**REQUIRED ACTION:**
Copy exactly the lines of the material below that run from the one containing "чудес, и здесь, среди" through the one containing "богатства, телесное наслаждение, желание". Copy no other lines.

**EXERCISE DATA:**
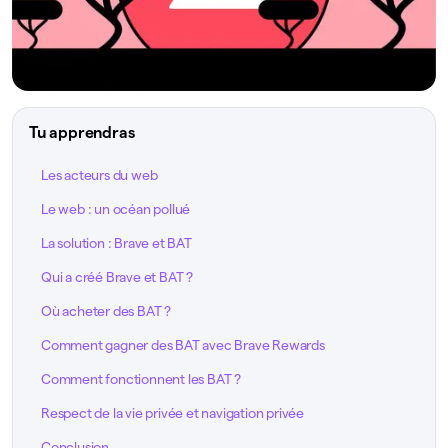
Tu apprendras
Les acteurs du web
Le web : un océan pollué
La solution : Brave et BAT
Qui a créé Brave et BAT ?
Où acheter des BAT ?
Comment gagner des BAT avec Brave Rewards
Comment fonctionnent les BAT ?
Respect de la vie privée et navigation privée
Conclusion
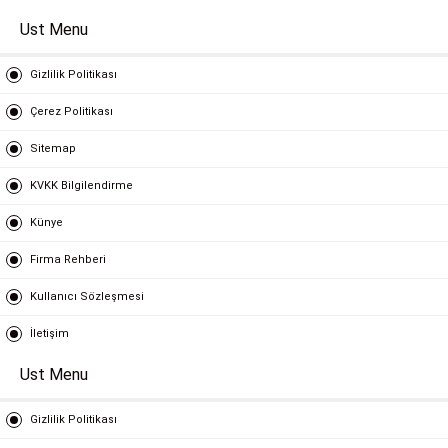
Ust Menu
Gizlilik Politikası
Çerez Politikası
Sitemap
KVKK Bilgilendirme
Künye
Firma Rehberi
Kullanıcı Sözleşmesi
İletişim
Ust Menu
Gizlilik Politikası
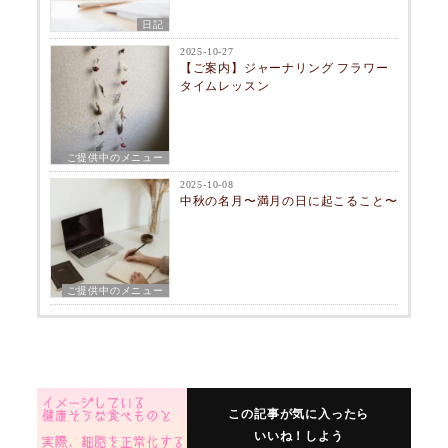
日記
2025-10-27
【ご案内】ジャーナリング フラワー
タイムレッスン
ご提供中のメニュー
2025-10-08
中秋の名月〜満月の日に起こること〜
ご提供中のメニュー
この記事が気に入ったら
いいね！しよう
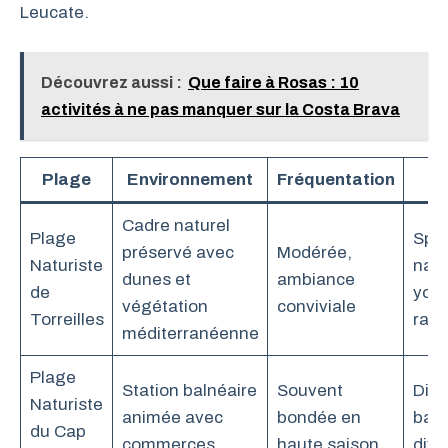
Leucate.
Découvrez aussi :
Que faire à Rosas : 10
activités à ne pas manquer sur la Costa Brava
Plage
Environnement
Fréquentation
A
Cadre naturel
Plage
Spor
préservé avec
Modérée,
Naturiste
naut
dunes et
ambiance
de
yog
végétation
conviviale
Torreilles
ran
méditerranéenne
Plage
Station balnéaire
Souvent
Disc
Naturiste
animée avec
bondée en
bars
du Cap
commerces
haute saison
dive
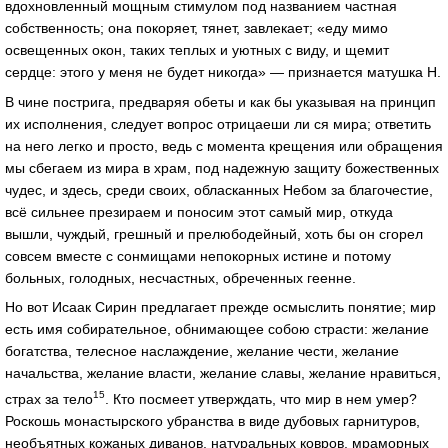
вдохновленный мощным стимулом под названием частная
собственность; она покоряет, тянет, завлекает; «еду мимо
освещенных окон, таких теплых и уютных с виду, и щемит
сердце: этого у меня не будет никогда» — признается матушка Н.
В чине пострига, предваряя обеты и как бы указывая на принцип
их исполнения, следует вопрос отрицаеши ли ся мира; ответить
на него легко и просто, ведь с момента крещения или обращения
мы сбегаем из мира в храм, под надежную защиту божественных
чудес, и здесь, среди своих, обласканных Небом за благочестие,
всё сильнее презираем и поносим этот самый мир, откуда
вышли, чуждый, грешный и прелюбодейный, хоть бы он сгорел
совсем вместе с сонмищами непокорных истине и потому
больных, голодных, несчастных, обреченных геенне.
Но вот Исаак Сирин предлагает прежде осмыслить понятие; мир
есть имя собирательное, обнимающее собою страсти: желание
богатства, телесное наслаждение, желание чести, желание
начальства, желание власти, желание славы, желание нравиться,
15
страх за тело
. Кто посмеет утверждать, что мир в нем умер?
Роскошь монастырского убранства в виде дубовых гарнитуров,
необъятных кожаных диванов, натуральных ковров, мраморных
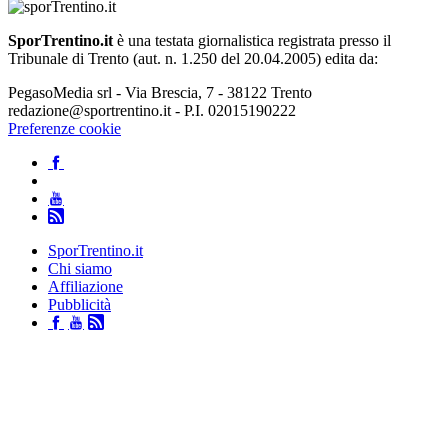
SporTrentino.it
è una testata giornalistica registrata presso il
Tribunale di Trento (aut. n. 1.250 del 20.04.2005) edita da:
PegasoMedia srl - Via Brescia, 7 - 38122 Trento
redazione@sportrentino.it - P.I. 02015190222
Preferenze cookie
SporTrentino.it
Chi siamo
Affiliazione
Pubblicità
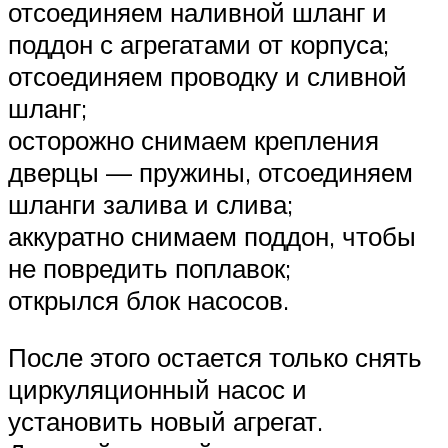
отсоединяем наливной шланг и
поддон с агрегатами от корпуса;
отсоединяем проводку и сливной
шланг;
осторожно снимаем крепления
дверцы — пружины, отсоединяем
шланги залива и слива;
аккуратно снимаем поддон, чтобы
не повредить поплавок;
открылся блок насосов.
После этого остается только снять
циркуляционный насос и
установить новый агрегат.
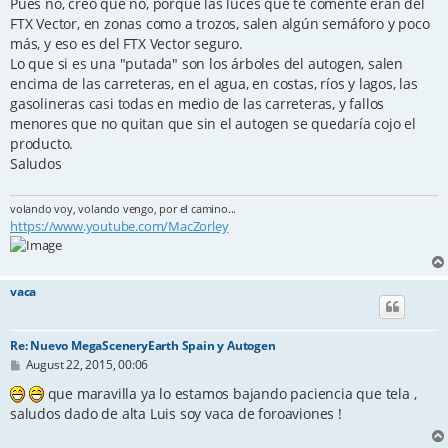
Pues no, creo que no, porque las luces que te comenté eran del
FTX Vector, en zonas como a trozos, salen algún semáforo y poco
más, y eso es del FTX Vector seguro.
Lo que si es una "putada" son los árboles del autogen, salen
encima de las carreteras, en el agua, en costas, ríos y lagos, las
gasolineras casi todas en medio de las carreteras, y fallos
menores que no quitan que sin el autogen se quedaría cojo el
producto.
Saludos
volando voy, volando vengo, por el camino...
https://www.youtube.com/MacZorley
vaca
Re: Nuevo MegaSceneryEarth Spain y Autogen
P
August 22, 2015, 00:06
o
s
que maravilla ya lo estamos bajando paciencia que tela ,
t
saludos dado de alta Luis soy vaca de foroaviones !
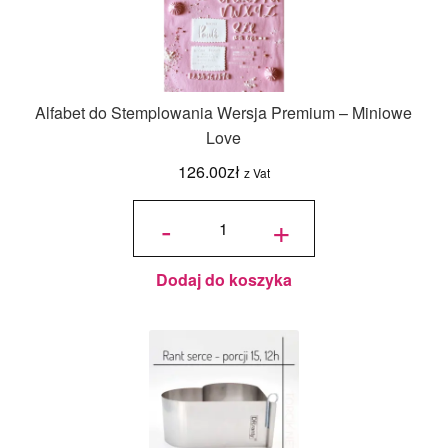
Alfabet do Stemplowania Wersja Premium – Miniowe
Love
126.00
zł
z Vat
ilość Alfabet
do
-
+
Stemplowania
Wersja
Premium -
Miniowe Love
Dodaj do koszyka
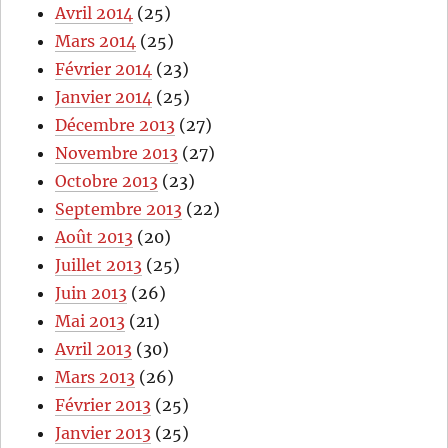
Avril 2014
(25)
Mars 2014
(25)
Février 2014
(23)
Janvier 2014
(25)
Décembre 2013
(27)
Novembre 2013
(27)
Octobre 2013
(23)
Septembre 2013
(22)
Août 2013
(20)
Juillet 2013
(25)
Juin 2013
(26)
Mai 2013
(21)
Avril 2013
(30)
Mars 2013
(26)
Février 2013
(25)
Janvier 2013
(25)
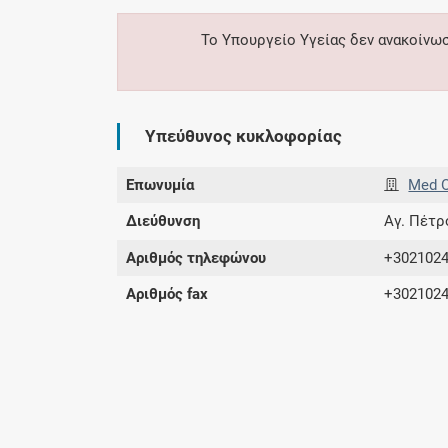
Το Υπουργείο Υγείας δεν ανακοίνω
Υπεύθυνος κυκλοφορίας
Επωνυμία
Med O
Διεύθυνση
Αγ. Πέτρ
Αριθμός τηλεφώνου
+302102
Αριθμός fax
+302102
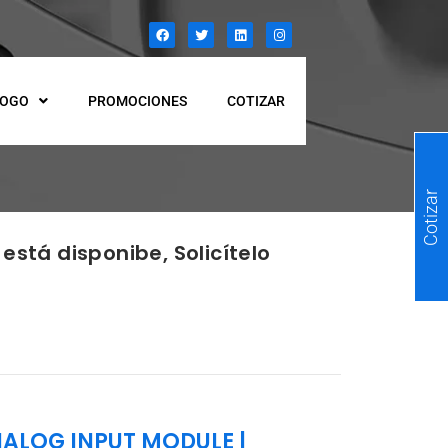
LOGO
PROMOCIONES
COTIZAR
Cotizar
está disponibe, Solicítelo
NALOG INPUT MODULE
|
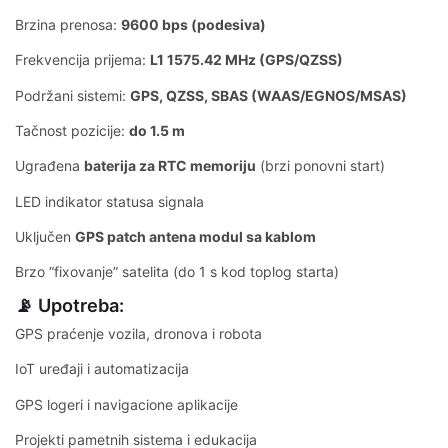
Brzina prenosa:
9600 bps (podesiva)
Frekvencija prijema:
L1 1575.42 MHz (GPS/QZSS)
Podržani sistemi:
GPS, QZSS, SBAS (WAAS/EGNOS/MSAS)
Tačnost pozicije:
do 1.5 m
Ugrađena
baterija za RTC memoriju
(brzi ponovni start)
LED indikator statusa signala
Uključen
GPS patch antena modul sa kablom
Brzo “fixovanje” satelita (do 1 s kod toplog starta)
📡 Upotreba:
GPS praćenje vozila, dronova i robota
IoT uređaji i automatizacija
GPS logeri i navigacione aplikacije
Projekti pametnih sistema i edukacija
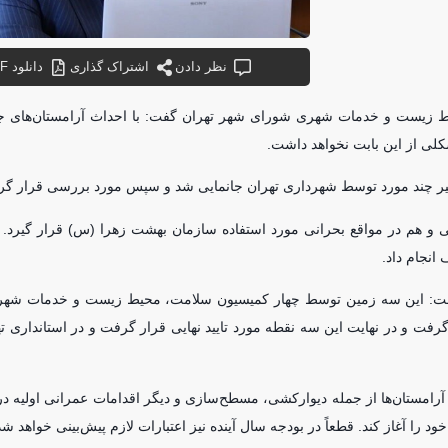
نظر دادن
اشتراک گذاری
دانلود PDF
حیط‌ زیست و خدمات شهری شورای شهر تهران گفت: با احداث آرامستان‌های 
 اخیر چند مورد توسط شهرداری تهران جانمایی شد و سپس مورد بررسی قرار گ
لی و هم در مواقع بحرانی مورد استفاده سازمان بهشت زهرا (س) قرار گیرد.‌ 
انجام داد.
رد، گفت: این سه زمین توسط چهار کمیسیون سلامت، محیط زیست و خدمات شه
و در نهایت این سه نقطه مورد تایید نهایی قرار گرفت و در استانداری تهرا
دامات مقدماتی این آرامستان‌ها از جمله دیوارکشی، مسطح‌سازی و دیگر اقدامات عمرانی اولی
د را آغاز کند. قطعاً در بودجه سال آینده نیز اعتبارات لازم پیش‌بینی خواهد شد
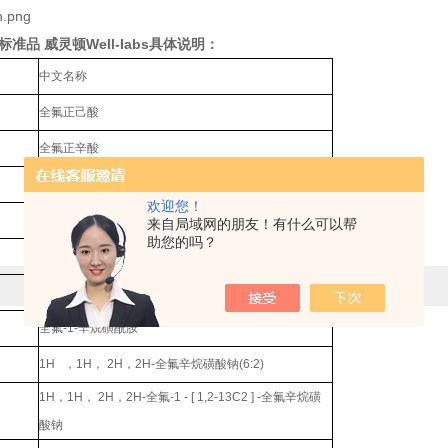
on标准品 威灵顿Well-labs
具体说明：
中文名称
全氟正己酸
全氟正辛酸
全氟正癸酸
欢迎您！
13C
标记全氟正辛酸
来自局域网的朋友！有什么可以帮
助您的吗？
全氟
-1-[1,2,3,4-13C4]-
辛烷磺酸钠
全氟
-1- [2,3,4-13C3]
丁烷磺酸钠
全氟
-1-
辛烷磺酰胺
1H
，
1H
，
2H
，
2H-
全氟辛烷磺酸钠
(6:2)
1H
，
1H
，
2H
，
2H-
全氟
-1 - [ 1,2-13C2 ] -
全氟辛烷磺
酸钠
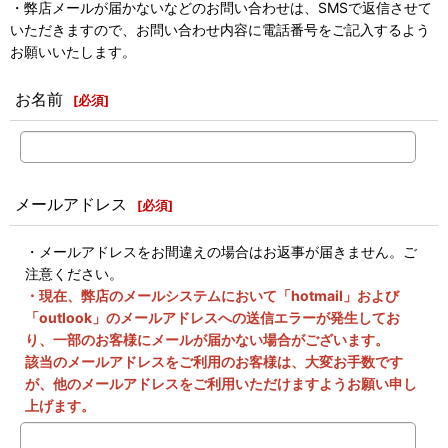
・弊店メールが届かないなどのお問い合わせは、SMSで返信させて
いただきますので、お問い合わせ内容に電話番号をご記入するよう
お願いいたします。
お名前
[
必須
]
メールアドレス
[
必須
]
・メールアドレスをお間違えの場合はお返事が届きません。ご
注意ください。
・現在、弊店のメールシステムにおいて「hotmail」および
「outlook」のメールアドレスへの送信エラーが発生してお
り、一部のお客様にメールが届かない場合がございます。
該当のメールアドレスをご利用のお客様は、大変お手数です
が、他のメールアドレスをご利用いただけますようお願い申し
上げます。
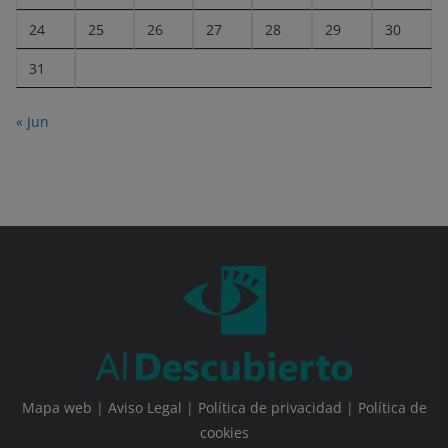
24
25
26
27
28
29
30
31
« Jun
Mapa web
|
Aviso Legal
|
Política de privacidad
|
Política de
cookies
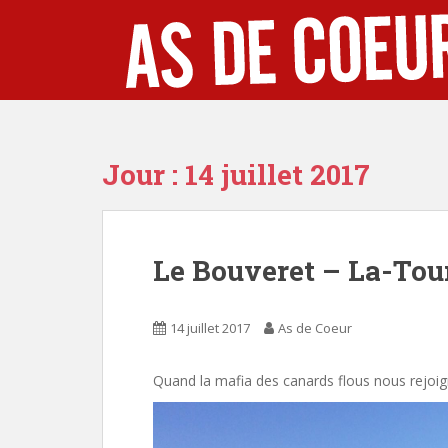
S
k
i
p
t
o
m
Jour :
14 juillet 2017
a
i
n
c
Le Bouveret – La-Tou
o
n
t
14 juillet 2017
As de Coeur
e
n
t
Quand la mafia des canards flous nous rejoig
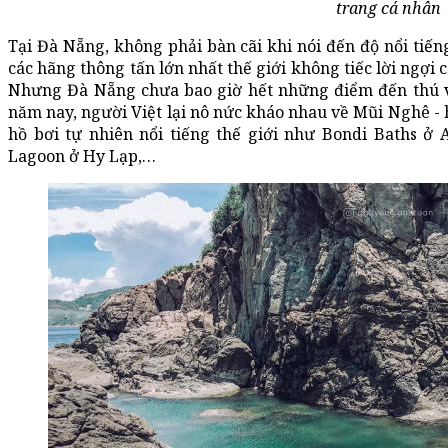
trang cá nhân
Tại Đà Nẵng, không phải bàn cãi khi nói đến độ nổi tiến
các hãng thông tấn lớn nhất thế giới không tiếc lời ngợi 
Nhưng Đà Nẵng chưa bao giờ hết những điểm đến thú v
năm nay, người Việt lại nô nức kháo nhau về Mũi Nghê -
hồ bơi tự nhiên nổi tiếng thế giới như Bondi Baths ở 
Lagoon ở Hy Lạp,…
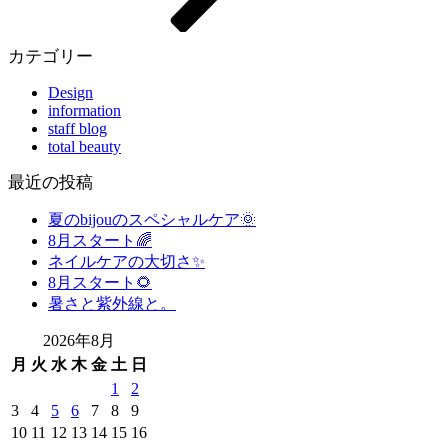
カテゴリー
Design
information
staff blog
total beauty
最近の投稿
夏のbijouのスペシャルケア🌞
8月スタート🌈
ネイルケアの大切さ✨
8月スタート🌻
暑さと紫外線と。
2026年8月
月
火
水
木
金
土
日
1
2
3
4
5
6
7
8
9
10
11
12
13
14
15
16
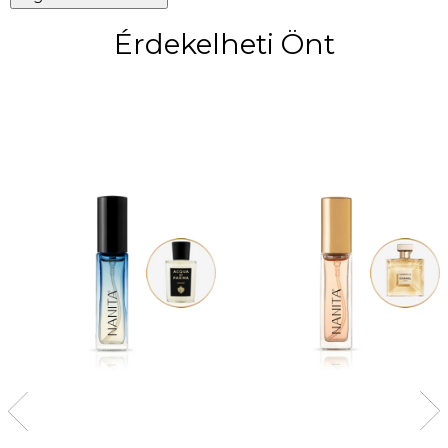
Érdekelheti Önt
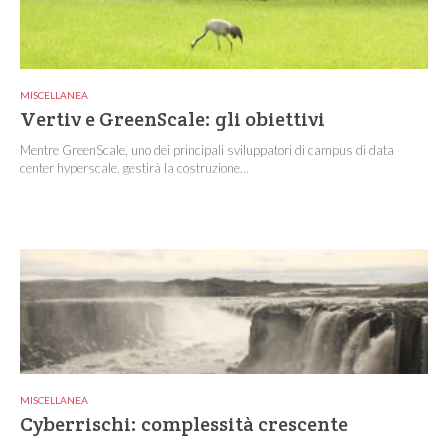
MISCELLANEA
Vertiv e GreenScale: gli obiettivi
Mentre GreenScale, uno dei principali sviluppatori di campus di data
center hyperscale, gestirà la costruzione...
MISCELLANEA
Cyberrischi: complessità crescente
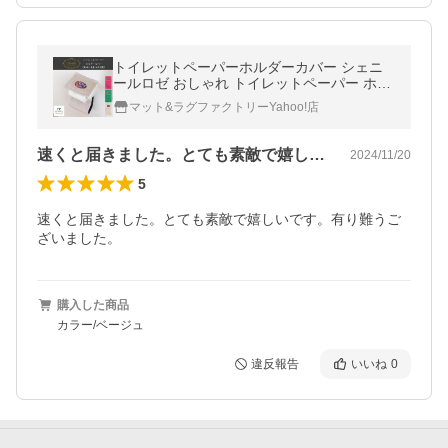
トイレットペーパーホルダーカバー シェニ
ールロゼ おしゃれ トイレットペーパー ホル
ダーカバー 高級 上品 シェニール 洗える 洗
マット&ラグファクトリーYahoo!店
える オカ
速くと届きました。とても素敵で嬉しいで…
2024/11/20
5
速くと届きました。とても素敵で嬉しいです。有り難うご
ざいました。
購入した商品
カラー/ベージュ
違反報告
いいね
0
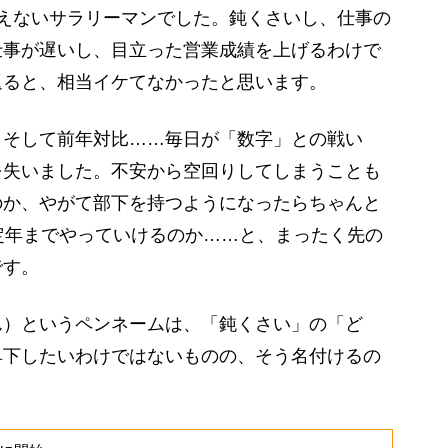
えないサラリーマンでした。鈍くさいし、仕事の
仕事が遅いし、目立った営業成績を上げるわけで
返ると、相当イケてなかったと思います。
そして前年対比……毎日が「数字」との戦い
を失いました。不安から空回りしてしまうことも
のか、やがて部下を持つようになったらちゃんと
定年までやっていけるのか……と、まったく先の
です。
）というペンネームは、「鈍くさい」の「ど
卑下したいわけではないものの、そう名付けるの
。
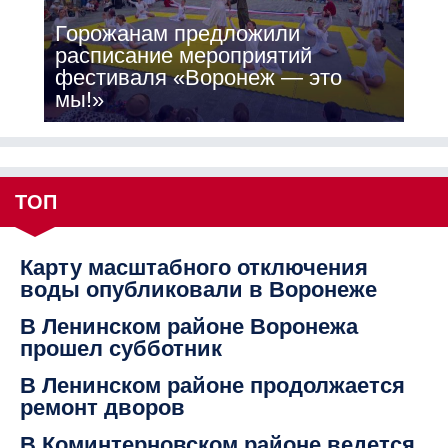
Горожанам предложили
расписание мероприятий
фестиваля «Воронеж — это
мы!»
ТОП
Карту масштабного отключения
воды опубликовали в Воронеже
В Ленинском районе Воронежа
прошел субботник
В Ленинском районе продолжается
ремонт дворов
В Коминтерновском районе ведется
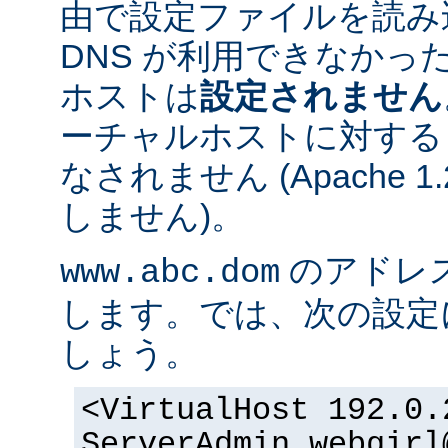
由で設定ファイルを読み
DNS が利用できなかっ
ホストは
設定されません
ーチャルホストに対する
なされません (Apache 
しません)。
のアドレスが 
www.abc.dom
します。では、次の設定
しょう。
<VirtualHost 192.0.
ServerAdmin webgirl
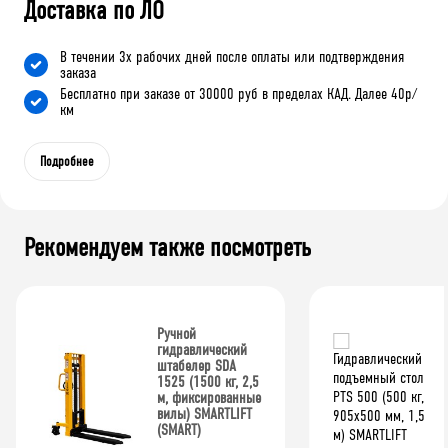
Доставка по ЛО
В течении 3х рабочих дней после оплаты или подтверждения
заказа
Бесплатно при заказе от 30000 руб в пределах КАД. Далее 40р/
км
Подробнее
Рекомендуем также посмотреть
Ручной
гидравлический
штабелер SDA
1525 (1500 кг, 2,5
м, фиксированные
вилы) SMARTLIFT
(SMART)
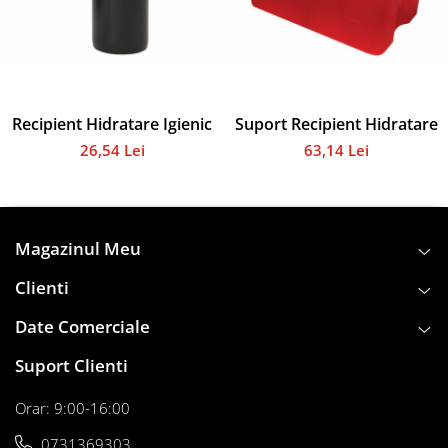
Tabele Scor
Alte accesorii
Atletism
Bloc-starturi
Sulițe
Recipient Hidratare Igienic
Suport Recipient Hidratare
Discuri
26,54 Lei
63,14 Lei
Greutăți
Garduri
Sărituri
Cronometre
Magazinul Meu
Rulete
Clienti
Cuie atletism
Accesorii specifice
Date Comerciale
Baschet
Suport Clienti
Mingi
Plase
Orar: 9:00-16:00
Inele
0731369303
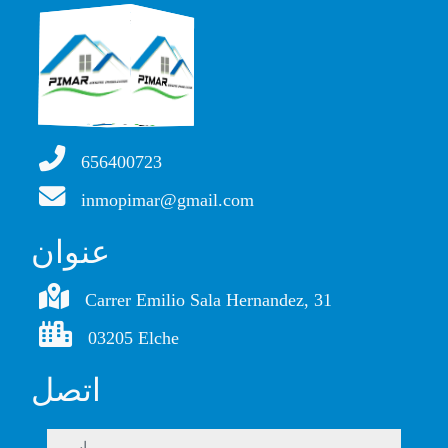
656400723
inmopimar@gmail.com
عنوان
Carrer Emilio Sala Hernandez, 31
03205 Elche
اتصل
اسم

**REPLY TO THE TASK:**
чудес, и здесь, среди своих, обласканных Небом за благочестие,
всё сильнее презираем и поносим этот самый мир, откуда
вышли, чуждый, грешный и прелюбодейный, хоть бы он сгорел
совсем вместе с сонмищами непокорных истине и потому
больных, голодных, несчастных, обреченных геенне.
Но вот Исаак Сирин предлагает прежде осмыслить понятие; мир
есть имя собирательное, обнимающее собою страсти: желание
богатства, телесное наслаждение, желание чести, желание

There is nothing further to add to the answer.